WORK INSTRUCTIONS: All of the data must be returned exactly as given.

SUPPLIED MATERIAL section start

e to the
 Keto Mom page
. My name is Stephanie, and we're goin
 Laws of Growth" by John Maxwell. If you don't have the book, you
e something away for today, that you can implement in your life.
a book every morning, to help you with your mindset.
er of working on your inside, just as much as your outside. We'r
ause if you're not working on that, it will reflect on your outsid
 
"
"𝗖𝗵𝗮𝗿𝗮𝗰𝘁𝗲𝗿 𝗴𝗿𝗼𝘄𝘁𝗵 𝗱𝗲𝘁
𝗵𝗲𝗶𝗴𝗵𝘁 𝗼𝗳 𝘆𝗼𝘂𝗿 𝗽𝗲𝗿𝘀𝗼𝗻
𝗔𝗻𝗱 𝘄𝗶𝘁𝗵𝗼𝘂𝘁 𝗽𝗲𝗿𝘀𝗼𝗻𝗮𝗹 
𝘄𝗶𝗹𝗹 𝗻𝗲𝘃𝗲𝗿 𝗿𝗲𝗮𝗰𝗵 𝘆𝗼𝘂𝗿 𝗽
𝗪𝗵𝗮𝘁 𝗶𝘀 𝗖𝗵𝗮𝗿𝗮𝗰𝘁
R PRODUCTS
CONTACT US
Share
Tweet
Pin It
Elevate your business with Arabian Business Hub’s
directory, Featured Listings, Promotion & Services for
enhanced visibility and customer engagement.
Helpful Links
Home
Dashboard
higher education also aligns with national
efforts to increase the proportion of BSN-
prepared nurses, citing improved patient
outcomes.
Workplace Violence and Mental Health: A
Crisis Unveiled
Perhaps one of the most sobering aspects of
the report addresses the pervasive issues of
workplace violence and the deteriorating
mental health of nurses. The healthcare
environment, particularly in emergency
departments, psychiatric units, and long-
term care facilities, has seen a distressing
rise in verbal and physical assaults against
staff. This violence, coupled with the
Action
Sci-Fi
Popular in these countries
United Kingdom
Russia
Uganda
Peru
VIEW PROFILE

SUPPLIED MATERIAL section end

RESPONSE:
e to the
 Keto Mom page
. My name is Stephanie, and we're goin
 Laws of Growth" by John Maxwell. If you don't have the book, you
e something away for today, that you can implement in your life.
a book every morning, to help you with your mindset.
er of working on your inside, just as much as your outside. We'r
ause if you're not working on that, it will reflect on your outsid
 
"
"𝗖𝗵𝗮𝗿𝗮𝗰𝘁𝗲𝗿 𝗴𝗿𝗼𝘄𝘁𝗵 𝗱𝗲𝘁
𝗵𝗲𝗶𝗴𝗵𝘁 𝗼𝗳 𝘆𝗼𝘂𝗿 𝗽𝗲𝗿𝘀𝗼𝗻
𝗔𝗻𝗱 𝘄𝗶𝘁𝗵𝗼𝘂𝘁 𝗽𝗲𝗿𝘀𝗼𝗻𝗮𝗹 
𝘄𝗶𝗹𝗹 𝗻𝗲𝘃𝗲𝗿 𝗿𝗲𝗮𝗰𝗵 𝘆𝗼𝘂𝗿 𝗽
𝗪𝗵𝗮𝘁 𝗶𝘀 𝗖𝗵𝗮𝗿𝗮𝗰𝘁
R PRODUCTS
CONTACT US
Share
Tweet
Pin It
Elevate your business with Arabian Business Hub’s
directory, Featured Listings, Promotion & Services for
enhanced visibility and customer engagement.
Helpful Links
Home
Dashboard
higher education also aligns with national
efforts to increase the proportion of BSN-
prepared nurses, citing improved patient
outcomes.
Workplace Violence and Mental Health: A
Crisis Unveiled
Perhaps one of the most sobering aspects of
the report addresses the pervasive issues of
workplace violence and the deteriorating
mental health of nurses. The healthcare
environment, particularly in emergency
departments, psychiatric units, and long-
term care facilities, has seen a distressing
rise in verbal and physical assaults against
staff. This violence, coupled with the
Action
Sci-Fi
Popular in these countries
United Kingdom
Russia
Uganda
Peru
VIEW PROFILE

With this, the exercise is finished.